2008-05-13

不動産王、オスマン帝国式庭園をつくる

2008.05.13

 〈オスマン帝国の庭〉って、どんななんだろう?
 それってトプカプ宮殿とかで見る感じの庭なのかしら?

 突然、そんな疑問が浮かんだのは5月9日付けのZaman/ザマン紙で『オスマン帝国の庭、アメリカでオープン』という記事を読んだから。 アメリカ・ミズーリ州にある植物園〈ミズーリ・ボタニカル・ガーデン〉に“ベイクウェル・オスマン帝国式ガーデン”という庭があるのですが、今月16日にその庭がリニューアル・オープンするのだそうです。

 さっそく同植物園のウェブサイトを検索してみるとありました、Bakewell Ottoman Gardenという名前の庭が……(ついでにJapanese Gardenも発見っ!)。 同ウェブサイトによると、ここにある4分の1エーカーの壁(塀?)に囲まれた庭は、オスマン帝国時代の庭づくりの伝統が残る数少ない庭のひとつだとか。緑にあふれ、咲き誇る花やハーブの香り、水の流れるさわやかな音が訪れる人の感覚を刺激し、またいろんな種類の噴水やトルコで作られた置物などが正統派のオスマン帝国式庭園を物語る……とあります。
 また、同庭園のリニューアルを報じたザマン紙にも「伝統的なオスマン庭園の建築的特徴を有するベイクウェル・オスマン帝国式ガーデンにある泉、東屋、そして噴水のそばには約9000種類の花、植物、木々が植えられている」と書かれていました。

 んー、なかなか興味をそそる紹介文です。
 あとアメリカの植物園にオスマン帝国式の庭があるってことにもビックリしました。西欧社会ではとかく認められにくいトルコなのに……。だからなのか、この庭のオープニング・セレモニーには在シカゴのトルコ総領事も参列する予定だとか。さらに、Prof. Dr. Nurhan Atasoy/ヌルハン・アタソイ教授の「トルコの庭園文化が西欧に及ぼした影響」と題した講演会もある模様。なかなか気合いが入っています。

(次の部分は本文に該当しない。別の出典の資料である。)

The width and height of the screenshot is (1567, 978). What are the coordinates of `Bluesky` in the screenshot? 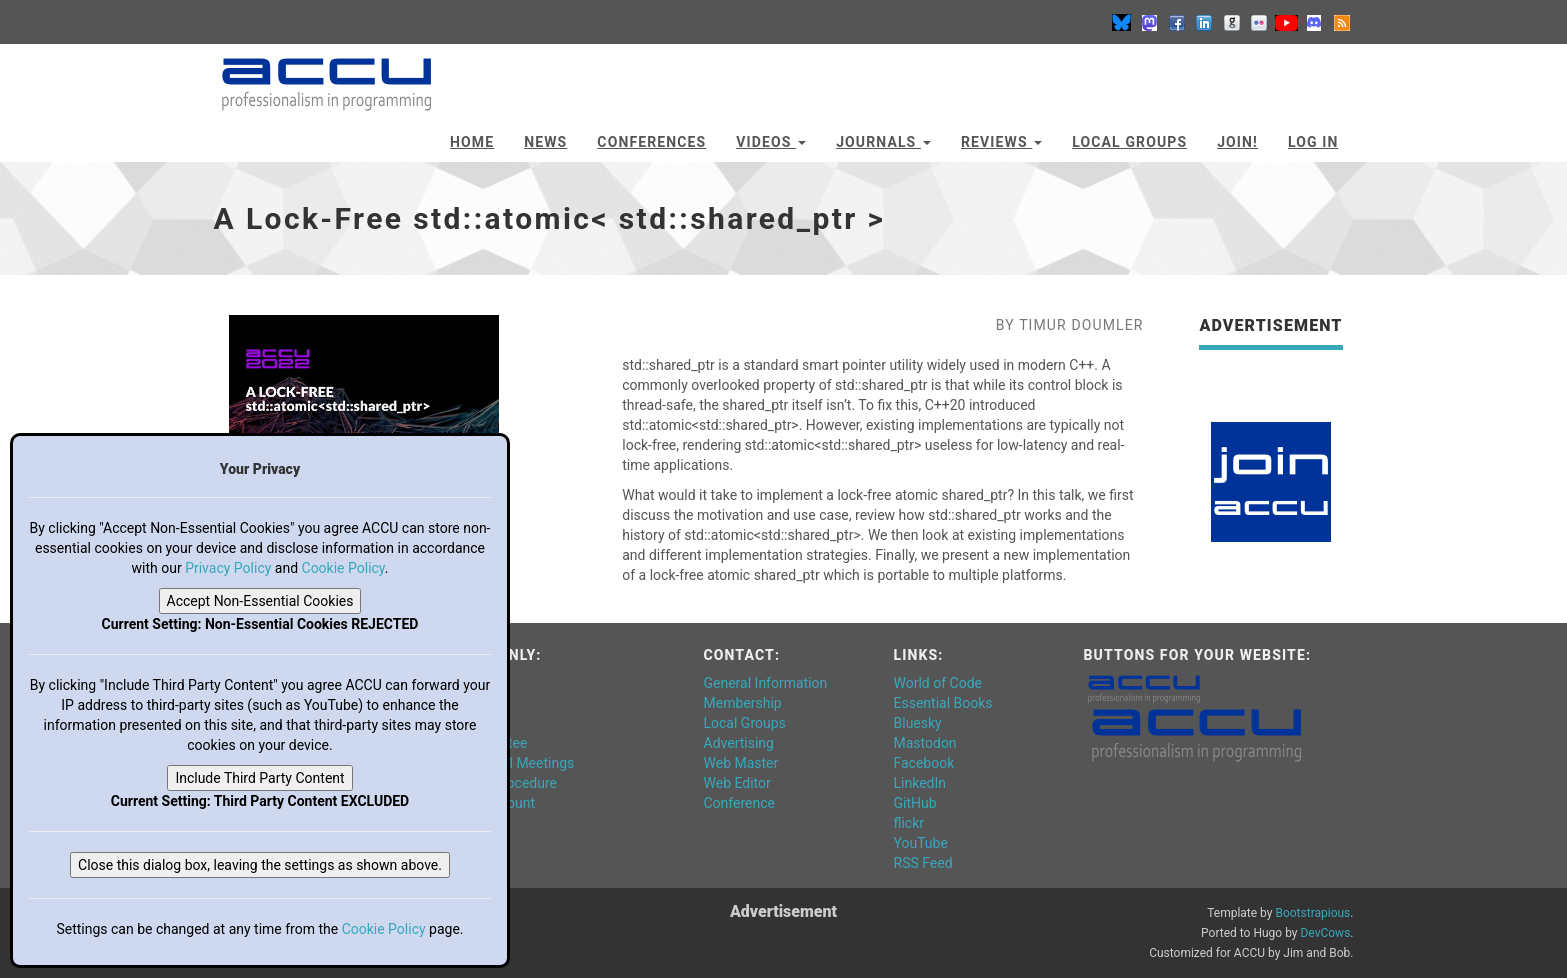 It's located at (918, 723).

 ところで、なぜ“ベイクウェル”という名前がついているのかと言うと……(ややこしいので間違っているかもしれませんが)、オスマン帝国第30代スルタン・マフムト2世の母親であるナクシディル・スルタンの父方の親戚筋にあたるエドワード・L・ベイクウェル氏がアメリカにオスマン帝国式の庭園を作れという遺言を残したことに由来しているようです。エドワードさんの子孫のテッド・ベイクウェルとアンダーソン・ベイクウェル兄弟が何年も働きかけ、その遺言をミズーリ植物園に実現させたのだとか。
 どうしてスルタンの妻の父方の親戚筋がベイクウェル家なんだ? という疑問もあるかもしれませんが、ナクシディル・スルタンはもともとハレムに仕えていた奴隷身分の女官でフランス人だったと言われています(近年の研究ではコーカサス出身という新説もあり/Wikipediaより)。

 あ、エドワード・L・ベイクウェルで検索したら、ヒットしちゃいました。こちらはセントルイスで指折りの不動産会社のようです。その名もそのまんまエドワード・L・ベイクウェル, Inc。セントルイスでは不動産イコール、ベイクウェルってぐらいすごい会社みたいです。だから在シカゴ総領事も来るんですね、きっと。